Hybrid is a research team created January 1, 2013 in Rennes, France, and hosted jointly at Inria and IRISA (UMR CNRS 6074). Hybrid members are affiliated with either Inria, INSA Rennes or University of Rennes 1.
Our research project belongs to the scientific field of Virtual Reality (VR) and 3D interaction with virtual environments. VR systems can be used in numerous applications such as: industry (virtual prototyping, assembly or maintenance operations, data visualization), entertainment (video games, theme parks), arts and design (interactive sketching or sculpture, CAD, architectural mock-ups), education and science (physical simulations, virtual classrooms), or medicine (surgical training, rehabilitation systems). A major change that we foresee in the next decade concerning the field of Virtual Reality relates to the emergence of new paradigms of interaction (input/output) with Virtual Environments (VE).
As for today, the most common way to interact with 3D content still remains by measuring user’s motor activity, i.e., his/her gestures and physical motions when manipulating different kinds of input device. However, a recent trend consists in soliciting more movements and more physical engagement of the body of the user. We can notably stress the emergence of bimanual interaction, natural walking interfaces, and whole-body involvement. These new interaction schemes bring a new level of complexity in terms of generic physical simulation of potential interactions between the virtual body and the virtual surrounding, and a challenging “trade-off” between performance and realism. Moreover, research is also needed to characterize the influence of these new sensory cues on the resulting feelings of “presence” and immersion of the user.
Besides, a novel kind of user input has recently appeared in the field of virtual reality: the user’s mental activity, which can be measured by means of a “Brain-Computer Interface” (BCI). Brain-Computer Interfaces are communication systems which measure user’s electrical cerebral activity and translate it, in real-time, into an exploitable command. BCIs introduce a new way of interacting “by thought” with virtual environments. However, current BCI can only extract a small amount of mental states and hence a small number of mental commands. Thus, research is still needed here to extend the capacities of BCI, and to better exploit the few available mental states in virtual environments.

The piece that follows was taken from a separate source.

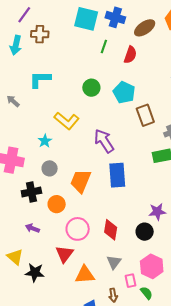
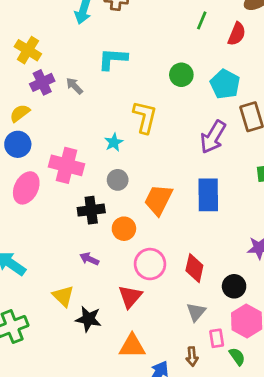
yellow L-shape: (67, 121) -> (145, 117), turned -120
purple arrow: (104, 141) -> (213, 137), moved, turned -120
black circle: (145, 232) -> (234, 286), moved
orange triangle: (85, 275) -> (132, 346), moved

Our first motivation consists thus in designing novel “body-based” and “mind-based” controls of virtual environments and reaching, in both cases, more immersive and more efficient 3D interaction.

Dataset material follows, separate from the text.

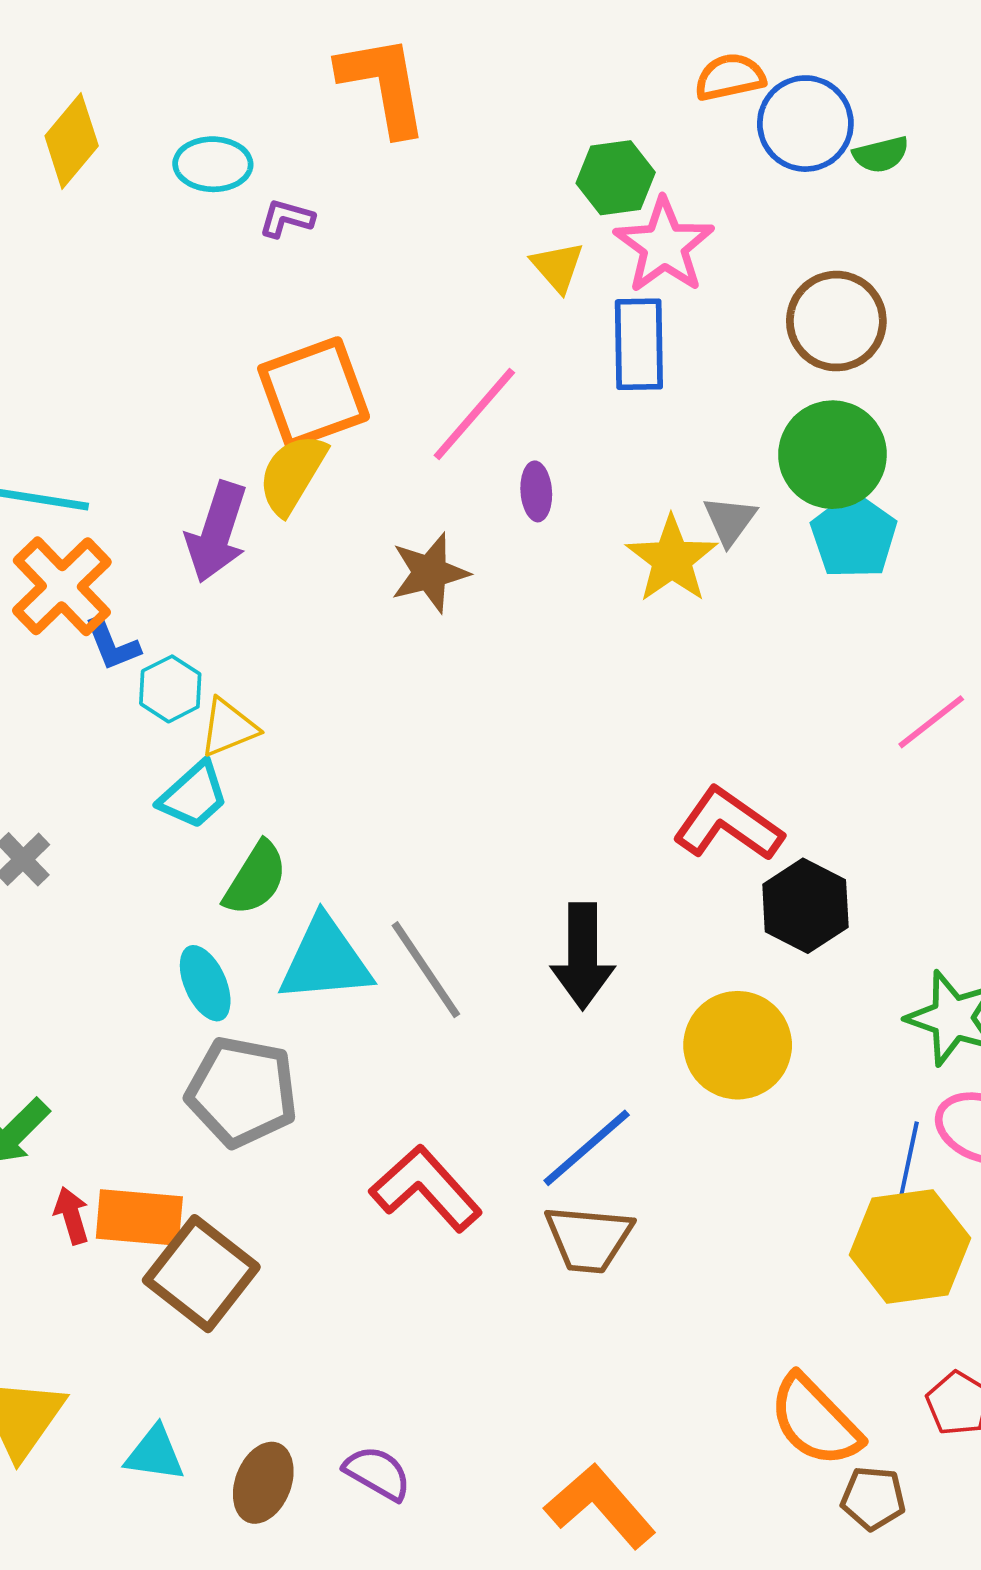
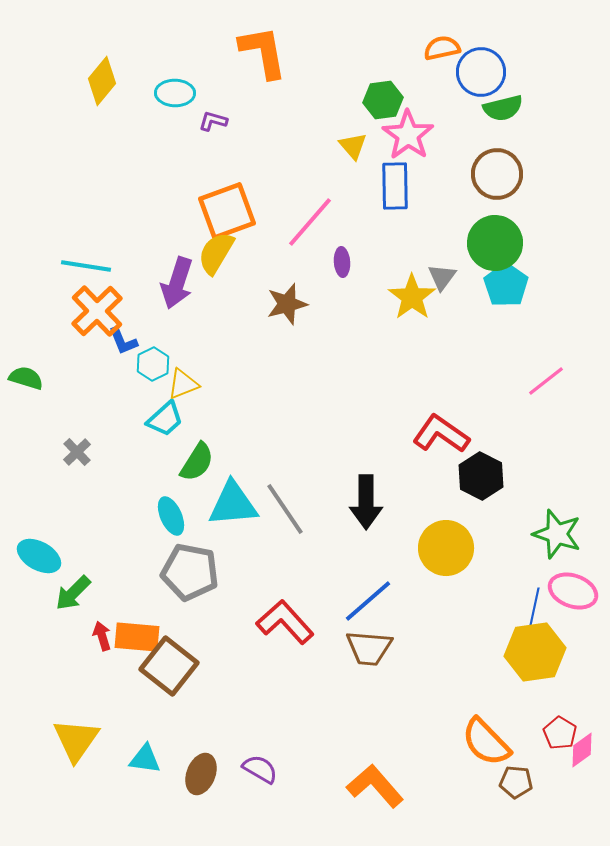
green semicircle: (881, 155) -> (503, 108), moved, size x1.4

Furthermore, in current VR systems, motor activities and mental activities are always considered separately and exclusively. This reminds the well-known “body-mind dualism” which is at the heart of historical philosophical debates. In this context, our objective is to introduce novel “hybrid” interaction schemes in virtual reality, by considering motor and mental activities jointly, i.e., in a harmonious, complementary, and optimized way. Thus, we intend to explore novel paradigms of 3D interaction mixing body and mind inputs. Moreover, our approach becomes even more challenging when considering and connecting multiple users which implies multiple bodies and multiple brains collaborating and interacting in virtual reality.
Our second motivation consists thus in introducing a “hybrid approach” which will mix mental and motor activities of one or multiple users in virtual reality.

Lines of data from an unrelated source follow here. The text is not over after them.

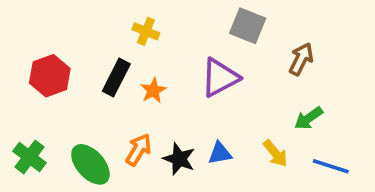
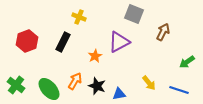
orange star: (153, 90) -> (95, 56), moved
green arrow: (309, 118) -> (187, 62), moved
blue triangle: (220, 153) -> (119, 94), moved

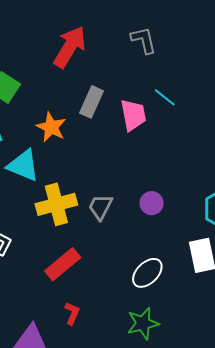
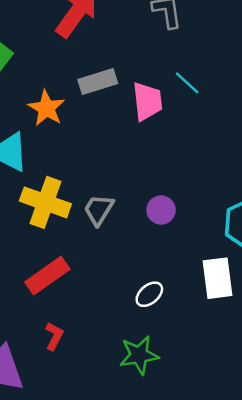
gray rectangle: (91, 102) -> (98, 81), turned 44
yellow cross: (56, 204) -> (45, 202), turned 30
white ellipse: (147, 273) -> (149, 294), size x0.7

The Hybrid scientific activity follows three main axes of research:
- Body-based interaction in virtual reality : this implies real-time physical simulation of complex interactive phenomena, and the haptic and pseudo-haptic feedback.
- Brain-based interaction in virtual reality : this calls for 3D user interfaces based on brain-computer interfaces, and mind-based control.
- Hybrid and collaborative 3D interaction : this corresponds to collaborative virtual environments with multiple users, and shared systems with body and mind inputs.